**Items from a dataset**
------------------------------------------------

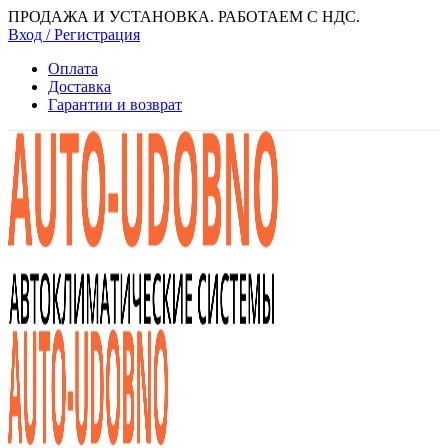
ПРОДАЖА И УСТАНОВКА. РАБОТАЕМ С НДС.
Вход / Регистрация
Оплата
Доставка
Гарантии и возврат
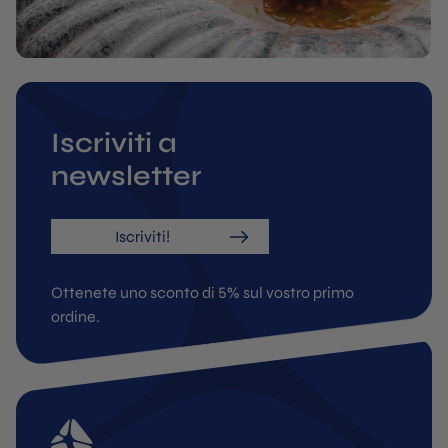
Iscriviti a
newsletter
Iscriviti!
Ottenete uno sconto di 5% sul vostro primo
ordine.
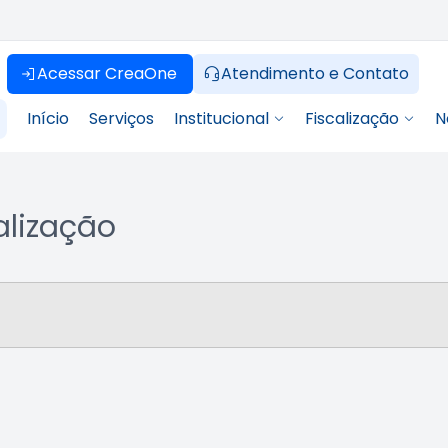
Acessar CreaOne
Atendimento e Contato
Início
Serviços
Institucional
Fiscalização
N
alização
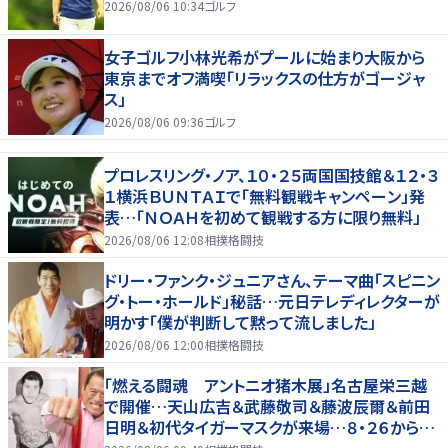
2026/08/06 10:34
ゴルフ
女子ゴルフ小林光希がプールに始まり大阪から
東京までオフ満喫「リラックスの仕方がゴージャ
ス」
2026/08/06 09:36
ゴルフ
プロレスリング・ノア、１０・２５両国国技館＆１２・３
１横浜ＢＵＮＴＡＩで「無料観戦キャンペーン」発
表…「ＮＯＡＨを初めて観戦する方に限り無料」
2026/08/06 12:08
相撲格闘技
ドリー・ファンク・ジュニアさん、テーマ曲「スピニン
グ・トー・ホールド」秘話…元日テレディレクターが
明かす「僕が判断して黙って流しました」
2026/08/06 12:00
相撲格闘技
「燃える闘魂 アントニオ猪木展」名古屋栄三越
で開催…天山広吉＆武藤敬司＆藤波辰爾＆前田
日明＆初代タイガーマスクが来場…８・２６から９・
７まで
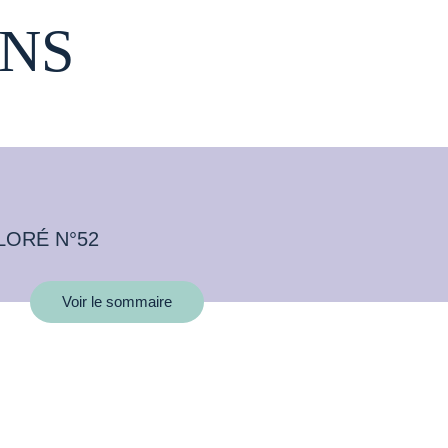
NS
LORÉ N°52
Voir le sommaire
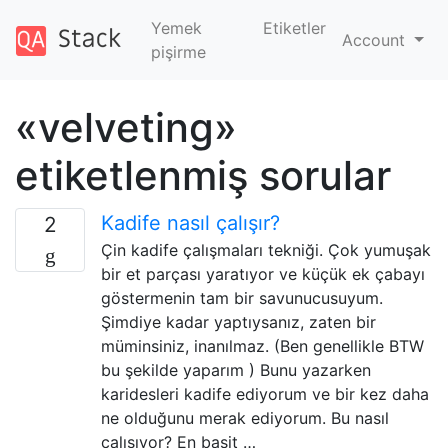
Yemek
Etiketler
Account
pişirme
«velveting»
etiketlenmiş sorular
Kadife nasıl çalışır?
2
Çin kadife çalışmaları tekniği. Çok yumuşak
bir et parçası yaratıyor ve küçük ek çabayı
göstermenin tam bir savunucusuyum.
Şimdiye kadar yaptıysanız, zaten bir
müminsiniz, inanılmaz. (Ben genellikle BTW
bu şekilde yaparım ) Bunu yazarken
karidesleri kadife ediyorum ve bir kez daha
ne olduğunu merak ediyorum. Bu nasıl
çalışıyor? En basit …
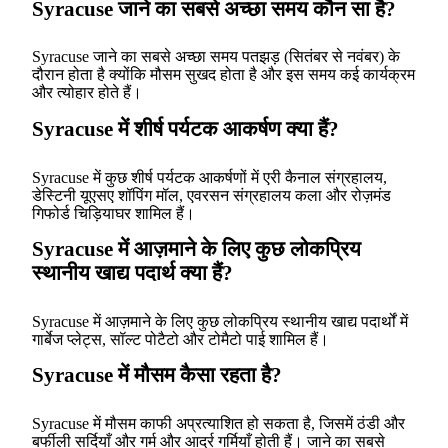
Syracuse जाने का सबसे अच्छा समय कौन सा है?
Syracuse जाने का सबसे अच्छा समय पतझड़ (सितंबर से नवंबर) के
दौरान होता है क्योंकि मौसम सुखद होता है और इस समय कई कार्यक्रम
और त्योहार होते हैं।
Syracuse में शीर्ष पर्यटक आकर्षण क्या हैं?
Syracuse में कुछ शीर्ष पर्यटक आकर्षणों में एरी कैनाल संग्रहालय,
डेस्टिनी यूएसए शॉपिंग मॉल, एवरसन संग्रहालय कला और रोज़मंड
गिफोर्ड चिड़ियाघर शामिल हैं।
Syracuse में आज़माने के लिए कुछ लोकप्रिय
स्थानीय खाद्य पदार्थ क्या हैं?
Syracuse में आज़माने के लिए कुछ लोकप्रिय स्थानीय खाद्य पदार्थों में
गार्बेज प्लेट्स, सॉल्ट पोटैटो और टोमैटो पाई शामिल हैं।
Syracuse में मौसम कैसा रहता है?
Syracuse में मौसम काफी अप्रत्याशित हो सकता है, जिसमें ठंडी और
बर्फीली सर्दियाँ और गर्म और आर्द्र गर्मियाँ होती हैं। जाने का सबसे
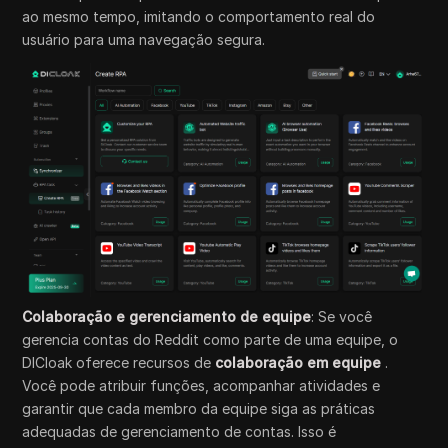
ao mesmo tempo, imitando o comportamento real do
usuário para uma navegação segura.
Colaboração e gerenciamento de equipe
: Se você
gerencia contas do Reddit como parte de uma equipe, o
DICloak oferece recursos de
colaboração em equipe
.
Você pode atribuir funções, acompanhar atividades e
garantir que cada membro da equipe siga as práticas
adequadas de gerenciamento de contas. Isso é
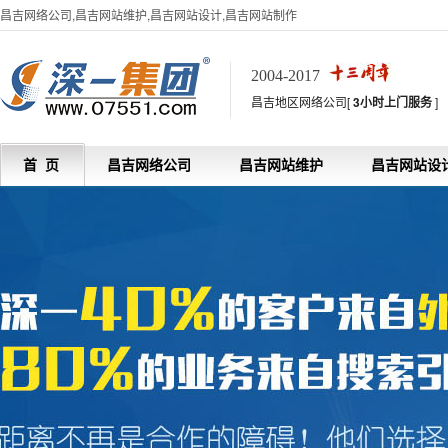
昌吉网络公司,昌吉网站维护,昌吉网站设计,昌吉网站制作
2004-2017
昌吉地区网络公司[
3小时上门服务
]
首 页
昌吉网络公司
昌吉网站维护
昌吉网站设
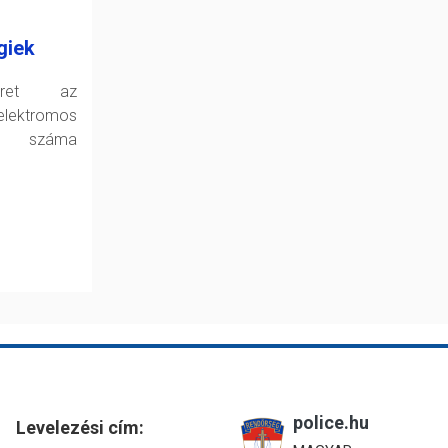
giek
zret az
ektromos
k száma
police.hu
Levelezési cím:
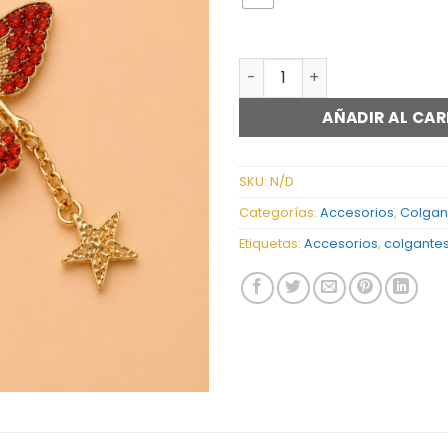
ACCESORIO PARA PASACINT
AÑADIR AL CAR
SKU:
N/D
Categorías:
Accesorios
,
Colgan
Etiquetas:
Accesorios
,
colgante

------------------------------------------------

**Required action**
Return the opening line of the data above and every line after it up to and including the line that holds "Şimdiye kadar yaptıysanız, zaten bir"; pictures stay out.

**Exercise result**
ПРОДАЖА И УСТАНОВКА. РАБОТАЕМ С НДС.
Вход / Регистрация
Оплата
Доставка
Гарантии и возврат
Iscriviti a
newsletter
Iscriviti!
Ottenete uno sconto di 5% sul vostro primo
ordine.
Acessar CreaOne
Atendimento e Contato
Início
Serviços
Institucional
Fiscalização
N
alização
2026/08/06 10:34
ゴルフ
女子ゴルフ小林光希がプールに始まり大阪から
東京までオフ満喫「リラックスの仕方がゴージャ
ス」
2026/08/06 09:36
ゴルフ
プロレスリング・ノア、１０・２５両国国技館＆１２・３
１横浜ＢＵＮＴＡＩで「無料観戦キャンペーン」発
表…「ＮＯＡＨを初めて観戦する方に限り無料」
2026/08/06 12:08
相撲格闘技
ドリー・ファンク・ジュニアさん、テーマ曲「スピニン
グ・トー・ホールド」秘話…元日テレディレクターが
明かす「僕が判断して黙って流しました」
2026/08/06 12:00
相撲格闘技
「燃える闘魂 アントニオ猪木展」名古屋栄三越
で開催…天山広吉＆武藤敬司＆藤波辰爾＆前田
日明＆初代タイガーマスクが来場…８・２６から９・
７まで
NS
LORÉ N°52
Voir le sommaire
Yemek
Etiketler
Account
pişirme
«velveting»
etiketlenmiş sorular
Kadife nasıl çalışır?
2
Çin kadife çalışmaları tekniği. Çok yumuşak
bir et parçası yaratıyor ve küçük ek çabayı
göstermenin tam bir savunucusuyum.
Şimdiye kadar yaptıysanız, zaten bir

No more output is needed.